Of course by now you've guessed it: After seeing Conan at the local multiplex in 1982, I fell madly in love with Sandahl Bergman. The minute she stepped on screen I stopped worrying that this film was going to suck, and I swooned. Here was accessible beauty (that long Germanic nose is so hot!), physical grace and amazing swordsmanship-- everything a 15 year old, comic book collecting boy trapped in the sterile hell of suburban central New Jersey needed in a dream girl. As Valeria, her fighting prowess and selfless devotion to big brutish Schwarzenegger were larger than life, truly mythic, yet believable! Their on-screen chemistry easily transcended the muscle-headed boundaries of sword and sorcery cinema. In a 1982 Sneak Previews episode, both Roger Ebert and Gene Siskel gave Conan a thumbs up, based almost entirely on the romantic element. It was the first love scenes either Bergman or Schwarzenegger--a dancer and a weight lifter as opposed to two pro "actors"-- had ever done, and their relative inexperience fits perfectly with their characters' own sense of wounded bird-style discovery. Chuckle in disbelief if you will, but Bergman and Schwarzenegger in Conan have the same fragile first-love sweetness that James Dean and Natalie Wood had in Rebel Without a Cause or any of the best Nicholas Ray or Frank Borzage couples, or even Jeff Goldblum and Geena Davis in Cronenberg's Fly remake!

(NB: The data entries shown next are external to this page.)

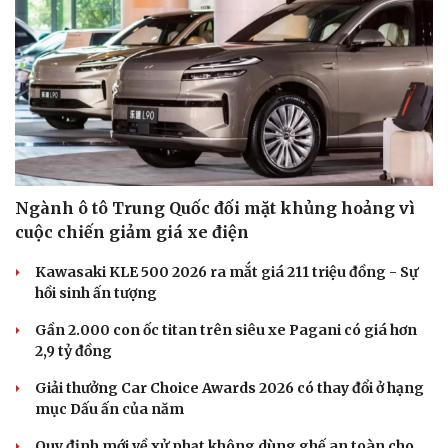
Ngành ô tô Trung Quốc đối mặt khủng hoảng vì
cuộc chiến giảm giá xe điện
Kawasaki KLE 500 2026 ra mắt giá 211 triệu đồng - Sự
hồi sinh ấn tượng
Gần 2.000 con ốc titan trên siêu xe Pagani có giá hơn
2,9 tỷ đồng
Giải thưởng Car Choice Awards 2026 có thay đổi ở hạng
mục Dấu ấn của năm
Quy định mới về xử phạt không dùng ghế an toàn cho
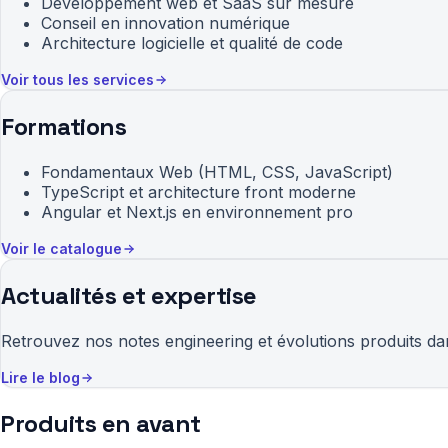
Développement web et SaaS sur mesure
Conseil en innovation numérique
Architecture logicielle et qualité de code
Voir tous les services
Formations
Fondamentaux Web (HTML, CSS, JavaScript)
TypeScript et architecture front moderne
Angular et Next.js en environnement pro
Voir le catalogue
Actualités et expertise
Retrouvez nos notes engineering et évolutions produits da
Lire le blog
Produits en avant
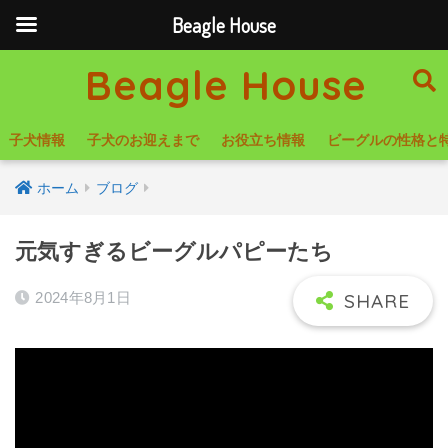
Beagle House
Beagle House
子犬情報
子犬のお迎えまで
お役立ち情報
ビーグルの性格と
ホーム
ブログ
元気すぎるビーグルパピーたち
2024年8月1日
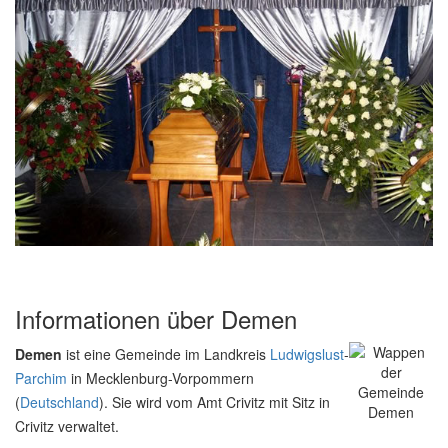
Informationen über Demen
Demen
ist eine Gemeinde im Landkreis
Ludwigslust
-
Parchim
in Mecklenburg-Vorpommern
(
Deutschland
). Sie wird vom Amt Crivitz mit Sitz in
Crivitz verwaltet.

Sexy as she while gyrating and grinding and having her clothes torn off in All that Jazz, there's still no topping the amount of hotness that is Bergman charging into battle in her black full body war paint in Conan. And it's always totally her in the fights; there's no cutting away to a stunt double, and you want reckless realism? She almost lost a finger in one of her scimitar-slashing skirmishes! Such healthy Nordic recklessness gained her the loyal devotion of millions of socially maladjusted young cinema goers like myself. I was so loyal that it took awhile for me to warm up to her scene in All that Jazz, actually, because I felt she was being exploited! I didn't want these dancers all pawing at her. Whoa! Easy there, killer! I had the poster of her with her sword up on my wall for years, her quizzical look at the camera while holding her scimitar, as if she wasn't sure whether to kiss you or kill you. Her muscular, super sexy thigh exposed--just enough to be hot but not enough to be sleaz--made my own German-Scandinavian blood rise up like a vengeful, anguished tide.

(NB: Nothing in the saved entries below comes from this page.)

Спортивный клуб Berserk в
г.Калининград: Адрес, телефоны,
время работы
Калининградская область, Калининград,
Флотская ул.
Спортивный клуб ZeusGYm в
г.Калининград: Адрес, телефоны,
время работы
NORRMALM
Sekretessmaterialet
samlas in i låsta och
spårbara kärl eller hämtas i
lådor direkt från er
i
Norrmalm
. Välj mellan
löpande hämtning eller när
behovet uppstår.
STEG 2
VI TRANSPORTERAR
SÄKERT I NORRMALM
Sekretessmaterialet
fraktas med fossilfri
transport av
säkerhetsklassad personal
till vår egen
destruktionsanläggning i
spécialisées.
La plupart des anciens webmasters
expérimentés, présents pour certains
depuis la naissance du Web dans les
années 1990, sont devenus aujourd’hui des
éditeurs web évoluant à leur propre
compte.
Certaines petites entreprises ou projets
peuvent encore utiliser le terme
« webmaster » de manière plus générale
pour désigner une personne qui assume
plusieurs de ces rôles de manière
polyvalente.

Alas, Bergman became caught up in the tides of the post-Conan gold rush, wherein every two bit Italian outfit that could scrounge up a few old peplum props was suddenly cranking out drivel like the Beastmaster, Sword and Sorcery, Hearts and Armour, Krull, Dragonslayer and Red Sonja. Looking for a change of pace, Bergman opted to play the evil queen instead of the lead in Red Sonja, but regardless of this twist, the film is a major endurance test-- more Supergirl than Conan, with endlessly dragged out scenes of bad special effects and way too many cheap robes. Bergman went back to the stage, TV, etc., and there you have it, another great screen presence spat through the star maker machinery and dumped in the wastelands of late-night cable. Nothing to be ashamed of in that. Nothing for her to be ashamed of anyway. The rest of us should all be ashamed, for not creating a universe wherein a whole series of cool Valeria films utilizing her natural grace and charm might have thrived. John Milius, why did Valeria have to die?!?!?!

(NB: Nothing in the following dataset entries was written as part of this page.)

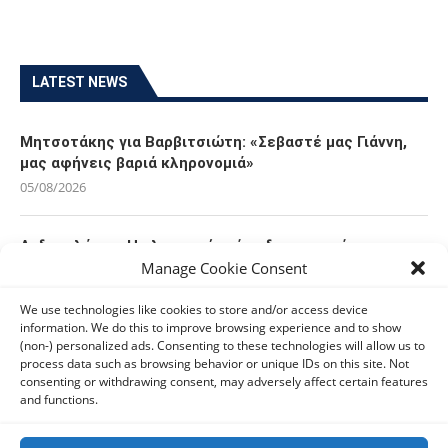
LATEST NEWS
Μητσοτάκης για Βαρβιτσιώτη: «Σεβαστέ μας Γιάννη,
μας αφήνεις βαριά κληρονομιά»
05/08/2026
Ανδρουλάκης: Η κλιματική κρίση δεν μπορεί να
Manage Cookie Consent
χρησιμοποιείται ως άλλοθι για τις αδυναμίες του
κρατικού μηχανισμού
We use technologies like cookies to store and/or access device
05/08/2026
information. We do this to improve browsing experience and to show
(non-) personalized ads. Consenting to these technologies will allow us to
process data such as browsing behavior or unique IDs on this site. Not
Ελπίδα για τη Δημοκρατία: Αποχώρησε η Κατερίνα
consenting or withdrawing consent, may adversely affect certain features
Μουτσάτσου και δύο ακόμα στελέχη
and functions.
05/08/2026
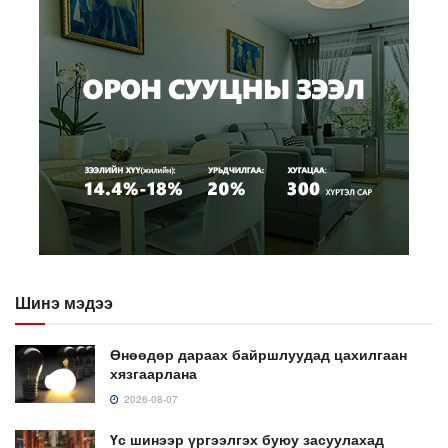
Шинэ мэдээ
Өнөөдөр дараах байршлуудад цахилгаан
хязгаарлана
2026-08-07
Үс шинээр үргээлгэх буюу засуулахад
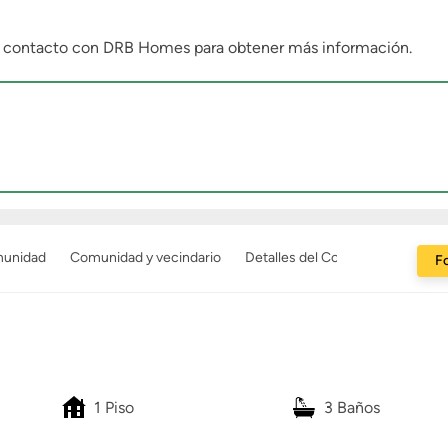
n contacto con DRB Homes para obtener más información.
munidad
Comunidad y vecindario
Detalles del Constructor
Fo
1 Piso
3 Baños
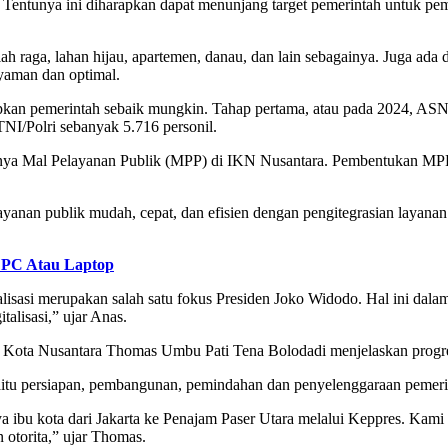
 Tentunya ini diharapkan dapat menunjang target pemerintah untuk pe
aga, lahan hijau, apartemen, danau, dan lain sebagainya. Juga ada du
yaman dan optimal.
 pemerintah sebaik mungkin. Tahap pertama, atau pada 2024, ASN, 
 TNI/Polri sebanyak 5.716 personil.
knya Mal Pelayanan Publik (MPP) di IKN Nusantara. Pembentukan MPP
nan publik mudah, cepat, dan efisien dengan pengitegrasian layanan
 PC Atau Laptop
italisasi merupakan salah satu fokus Presiden Joko Widodo. Hal ini da
alisasi,” ujar Anas.
u Kota Nusantara Thomas Umbu Pati Tena Bolodadi menjelaskan prog
yaitu persiapan, pembangunan, pemindahan dan penyelenggaraan pemeri
a ibu kota dari Jakarta ke Penajam Paser Utara melalui Keppres. Kam
otorita,” ujar Thomas.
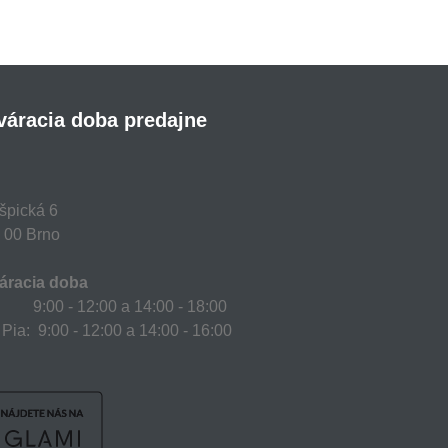
váracia doba predajne
špická 6
 00 Brno
áracia doba
 9:00 - 12:00 a 14:00 - 18:00
 Pia: 9:00 - 12:00 a 14:00 - 16:00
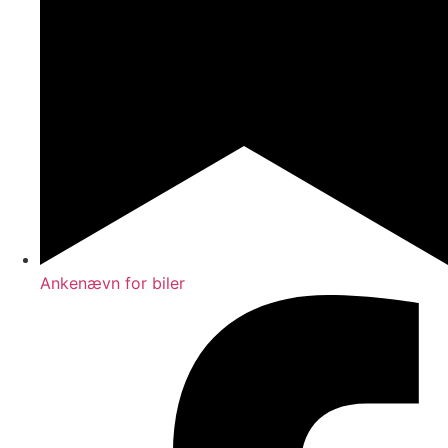
Ankenævn for biler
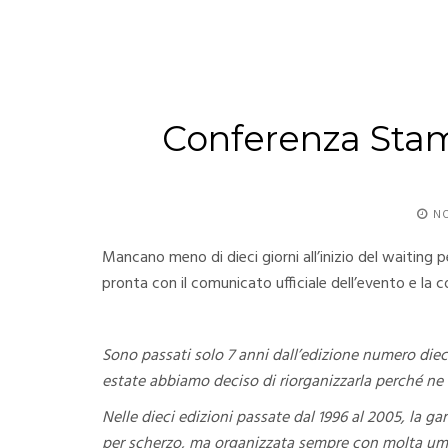
Conferenza Stam
NO
Mancano meno di dieci giorni all’inizio del waiting p
pronta con il comunicato ufficiale dell’evento e la
Sono passati solo 7 anni dall’edizione numero diec
estate abbiamo deciso di riorganizzarla perché ne
Nelle dieci edizioni passate dal 1996 al 2005, la g
per scherzo, ma organizzata sempre con molta umilt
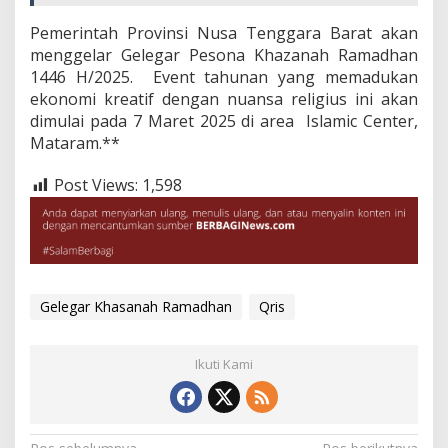
Pemerintah Provinsi Nusa Tenggara Barat akan
menggelar Gelegar Pesona Khazanah Ramadhan
1446 H/2025. Event tahunan yang memadukan
ekonomi kreatif dengan nuansa religius ini akan
dimulai pada 7 Maret 2025 di area Islamic Center,
Mataram.**
Post Views:
1,598
Gelegar Khasanah Ramadhan
Qris
Ikuti Kami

But that's show biz, big boy, and even if she really only appears in two enduring classics (and a slew of forget-me-soon possible future cult items like Hell Comes to Frog Town and Xanadu), Bergman's effortlessly sexy screen presence, catlike grace and natural warmth are enough to ensure she'll never be just a mere cinematic footnote... especially not as long as guys who were awkward teenagers in 1982 continue to age into blog-writing pedagogues. So, Sandahl, happy birthday from one of the many boys you helped along the demon and serpent-bestrewn road to manhood. May you stay forever hot, forever sweet, forever warm, forever young... and forever lithe!

Monday, November 10, 2008

Kill all Jonesers

There's a scourge upon the land of DVD documentaries.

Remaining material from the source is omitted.